According to Biás, it might be worth increasing the diversity of participants, making the event even more international.
“Companies face similar challenges. It is important to build bridges with other regions,” he underlines.
“In Hungary there is collaboration between players and with this event we offered examples of how an ecosystem can play an important role,” Toth tells Emerging Europe.
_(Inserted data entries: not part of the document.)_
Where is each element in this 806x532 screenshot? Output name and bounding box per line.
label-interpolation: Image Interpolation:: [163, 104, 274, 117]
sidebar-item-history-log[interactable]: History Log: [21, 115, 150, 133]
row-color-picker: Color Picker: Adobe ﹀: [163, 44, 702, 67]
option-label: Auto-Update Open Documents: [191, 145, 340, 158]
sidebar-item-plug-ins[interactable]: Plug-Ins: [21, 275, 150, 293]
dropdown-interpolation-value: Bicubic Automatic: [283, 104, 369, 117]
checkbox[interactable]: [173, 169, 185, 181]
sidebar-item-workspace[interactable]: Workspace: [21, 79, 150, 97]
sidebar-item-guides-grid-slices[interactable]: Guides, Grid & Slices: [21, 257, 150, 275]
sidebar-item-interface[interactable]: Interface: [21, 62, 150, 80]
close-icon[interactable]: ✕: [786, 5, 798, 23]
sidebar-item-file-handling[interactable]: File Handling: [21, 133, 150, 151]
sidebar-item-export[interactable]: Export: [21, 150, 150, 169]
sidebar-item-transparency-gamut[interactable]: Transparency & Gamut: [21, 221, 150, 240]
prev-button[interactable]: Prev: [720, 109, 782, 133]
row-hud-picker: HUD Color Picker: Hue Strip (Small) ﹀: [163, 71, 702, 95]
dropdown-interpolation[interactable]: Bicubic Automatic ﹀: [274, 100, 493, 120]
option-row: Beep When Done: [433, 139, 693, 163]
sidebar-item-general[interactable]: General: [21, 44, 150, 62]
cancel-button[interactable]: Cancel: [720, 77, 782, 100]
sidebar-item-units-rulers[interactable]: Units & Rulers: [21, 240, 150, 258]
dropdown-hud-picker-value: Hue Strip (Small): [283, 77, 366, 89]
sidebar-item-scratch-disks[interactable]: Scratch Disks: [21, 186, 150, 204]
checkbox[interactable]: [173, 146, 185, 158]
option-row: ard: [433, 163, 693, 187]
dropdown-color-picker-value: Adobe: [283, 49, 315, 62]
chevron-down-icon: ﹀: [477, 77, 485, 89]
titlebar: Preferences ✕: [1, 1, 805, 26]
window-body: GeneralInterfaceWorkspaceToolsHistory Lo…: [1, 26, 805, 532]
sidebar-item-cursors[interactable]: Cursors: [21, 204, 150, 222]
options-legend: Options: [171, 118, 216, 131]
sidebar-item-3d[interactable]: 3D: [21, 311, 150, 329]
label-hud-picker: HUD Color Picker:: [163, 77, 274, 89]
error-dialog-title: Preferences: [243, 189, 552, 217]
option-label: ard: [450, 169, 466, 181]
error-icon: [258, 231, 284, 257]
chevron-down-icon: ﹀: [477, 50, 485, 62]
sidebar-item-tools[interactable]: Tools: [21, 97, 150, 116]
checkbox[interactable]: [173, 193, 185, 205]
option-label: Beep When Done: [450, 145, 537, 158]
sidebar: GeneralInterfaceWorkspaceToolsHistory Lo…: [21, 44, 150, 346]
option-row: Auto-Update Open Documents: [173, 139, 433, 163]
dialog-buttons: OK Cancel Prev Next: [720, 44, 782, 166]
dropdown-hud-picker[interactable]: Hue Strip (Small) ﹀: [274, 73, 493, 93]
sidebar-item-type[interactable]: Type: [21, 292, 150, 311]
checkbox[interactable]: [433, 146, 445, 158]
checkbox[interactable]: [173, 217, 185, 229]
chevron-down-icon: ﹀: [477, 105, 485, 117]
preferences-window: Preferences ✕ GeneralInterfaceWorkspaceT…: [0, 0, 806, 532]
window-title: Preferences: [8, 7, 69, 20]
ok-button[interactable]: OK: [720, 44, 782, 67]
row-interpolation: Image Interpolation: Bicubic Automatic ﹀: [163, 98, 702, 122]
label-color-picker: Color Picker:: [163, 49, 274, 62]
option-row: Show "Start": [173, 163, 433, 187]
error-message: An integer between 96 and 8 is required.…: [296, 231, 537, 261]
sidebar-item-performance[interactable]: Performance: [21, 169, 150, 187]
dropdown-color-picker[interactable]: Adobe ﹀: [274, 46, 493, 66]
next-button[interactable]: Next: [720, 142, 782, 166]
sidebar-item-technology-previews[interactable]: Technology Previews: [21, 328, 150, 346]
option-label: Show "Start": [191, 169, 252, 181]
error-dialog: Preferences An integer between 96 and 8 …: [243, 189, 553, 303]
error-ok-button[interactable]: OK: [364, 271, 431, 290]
But the region still lags behind Western Europe.
“For innovation to happen you need a supportive environment and the right skills,” says Carmen Ianosi, innovation and policy officer at the European Commission’s DG Connect. “In Western Europe it is easier because public and private investment is more available and regulation is more enabling. In CEE the right talent is there, so what we need to do now is to strengthen the local innovation ecosystems.”
Therefore, Ianosi believes that it is important to organise an event in the region because it offers encouragement to local innovative start-ups and entrepreneurs, it shows that they matter and they too, can make it.
And when someone believes in you, you can accomplish wonderful things.